Некоторых раздражает, что у меня три паспорта. Я их понимаю. Меня это тоже раздражало бы. Впрочем, это можно пережить. А вот то, что я без всякого стеснения высказываю собственные мнения и не желаю, чтобы меня приписывали ни к государственникам, ни к патриотам, ни к оппозиционерам, а говорю то, что я хочу говорить, вот это вот, конечно, выдержать невозможно, и отсюда желание отправить меня куда-нибудь подальше. Ну что вам сказать? Я бы уехал, ведь есть куда. Но не уезжаю. И знаете почему? Потому что я чувствую поддержку и даже любовь такого количества людей, что я никуда не могу уехать. Я работаю для них и буду дальше так же работать, носить те же пиджаки и говорить то, что я думаю.
Позавчера я вернулся из Вашингтона, где участвовал в конференции, цель которой была развивать контакты на гражданском уровне между американцами и россиянами. Понятно, что мне было задано очень много вопросов, в частности, меня спрашивали, могу ли я свободно высказывать свое мнение на телевидении в России. Я ответил, что да, могу. Меня спросили, могу ли я приглашать в свою программу кого хочу. Я ответил, что нет, не могу. И добавил, что в свое время закрыли программу, которую я вел в Америке с Филом Донахью, за то, что мы приглашали не тех гостей, ну с точки зрения руководства канала CNBC. Меня спросили, как следует понимать недавно принятые Государственной думой законы о митингах, о государственной измене, об НКО. Я ответил, что сам не знаю, как понимать. Меня спросили, означает ли освобождение от должности министра обороны то, что в России начинается настоящая борьба с коррупцией. Я сказал, что время покажет, но что пока что в этом многие сомневаются.
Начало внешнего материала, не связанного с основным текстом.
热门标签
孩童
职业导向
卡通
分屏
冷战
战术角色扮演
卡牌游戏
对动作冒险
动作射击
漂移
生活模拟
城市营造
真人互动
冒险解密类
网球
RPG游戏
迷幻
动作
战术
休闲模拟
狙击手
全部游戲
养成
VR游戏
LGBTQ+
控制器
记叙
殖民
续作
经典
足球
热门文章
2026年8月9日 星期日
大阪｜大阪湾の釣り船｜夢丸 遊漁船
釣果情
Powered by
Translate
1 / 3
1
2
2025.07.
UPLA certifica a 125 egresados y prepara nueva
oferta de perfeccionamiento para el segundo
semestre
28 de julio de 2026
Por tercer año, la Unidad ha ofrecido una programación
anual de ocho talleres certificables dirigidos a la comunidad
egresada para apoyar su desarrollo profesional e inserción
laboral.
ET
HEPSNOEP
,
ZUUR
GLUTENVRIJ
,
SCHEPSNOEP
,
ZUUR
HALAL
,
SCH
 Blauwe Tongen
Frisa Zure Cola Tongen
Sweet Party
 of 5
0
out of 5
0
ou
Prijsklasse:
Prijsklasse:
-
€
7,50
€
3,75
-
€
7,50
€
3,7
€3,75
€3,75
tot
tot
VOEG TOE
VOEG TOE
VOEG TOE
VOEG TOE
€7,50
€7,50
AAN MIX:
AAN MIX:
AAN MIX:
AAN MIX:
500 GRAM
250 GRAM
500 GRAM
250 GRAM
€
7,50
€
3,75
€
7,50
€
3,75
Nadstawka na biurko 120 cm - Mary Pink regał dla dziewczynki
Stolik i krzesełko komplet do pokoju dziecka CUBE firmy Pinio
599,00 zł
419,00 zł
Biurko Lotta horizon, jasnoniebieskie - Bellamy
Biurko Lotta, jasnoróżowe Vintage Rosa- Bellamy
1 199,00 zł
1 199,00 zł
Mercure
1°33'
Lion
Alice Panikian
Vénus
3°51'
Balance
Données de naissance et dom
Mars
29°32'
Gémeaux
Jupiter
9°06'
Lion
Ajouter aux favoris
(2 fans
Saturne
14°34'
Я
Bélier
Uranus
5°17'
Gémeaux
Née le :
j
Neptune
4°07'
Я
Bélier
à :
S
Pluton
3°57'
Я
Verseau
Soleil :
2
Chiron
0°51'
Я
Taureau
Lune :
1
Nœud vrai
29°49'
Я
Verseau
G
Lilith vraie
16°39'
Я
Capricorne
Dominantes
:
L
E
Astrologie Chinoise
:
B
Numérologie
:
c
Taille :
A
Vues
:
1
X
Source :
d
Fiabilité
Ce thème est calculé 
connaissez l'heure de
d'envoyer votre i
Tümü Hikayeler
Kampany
Меня попросили сформулировать вопросы, которые россияне могли бы задать американцам. Я сказал, что, конечно, я не могу говорить за всех россиян, но некоторые вопросы могу задать. Например, в семи последних президентских выборах только дважды побеждал тот, за кого проголосовало большинство населения. «Не пора ли, – спросил я, – отменить коллегию выборщиков и отказаться от взгляда, что народ может ошибиться в своем выборе и его надо поправить?» На мой вопрос я не получил внятного ответа. «Почему, – спросил я, – к России, в которой какие-то элементы демократии, несомненно, есть, американские СМИ и политики предъявляют куда более жесткие требования, чем к Китаю, в котором вообще нет даже и намека на демократию?» Ответа я не получил. Тогда я спросил: «А может быть, дело в деньгах?» И мне ответили: «Вероятно».
В 1974 году США приняли так называемую поправку Джексона – Вэника. Причем они рассчитывали таким образом наказать Советский Союз за неправильную, с точки зрения США, политику эмиграции, применяемую к евреям. Расчет, в общем, был ошибочным, потому что поправка не дала ничего, кроме ухудшения между СССР и США. Теперь принимается так называемый акт Магнитского. Я спросил: «Неужели вы полагаете, что он будет способствовать развитию отношений между гражданами двумя странами?» И вновь я ответа не получил.
Почти ровно две недели тому назад в Кремле состоялось заседание Совета по развитию гражданского общества и правам человека при Президенте РФ. Был там и президент. Речь шла, в частности, как мне сообщали, о телевидении, содержание которого вызывает всеобщее или почти всеобщее недовольство и раздражение. Естественно, как это всегда бывает в России, было два вопроса: «Кто виноват?» и «Что делать?».
Я не член Совета, но замечу в скобках, что я и не стремился к этому, я не просился. Если бы я им был, то наверняка выступил бы с какими-то глупостями (это уж неизбежно). Но выступать с глупостями никогда не поздно, и поэтому я это сделаю сейчас.
Вот кто виноват в том, что в России именно такое телевидение, я имею в виду федеральные каналы, Первый, Россия и НТВ? А кому принадлежат эти каналы, прямо или опосредованно? Государству. Значит, кто виноват? По логике, выходит, государство.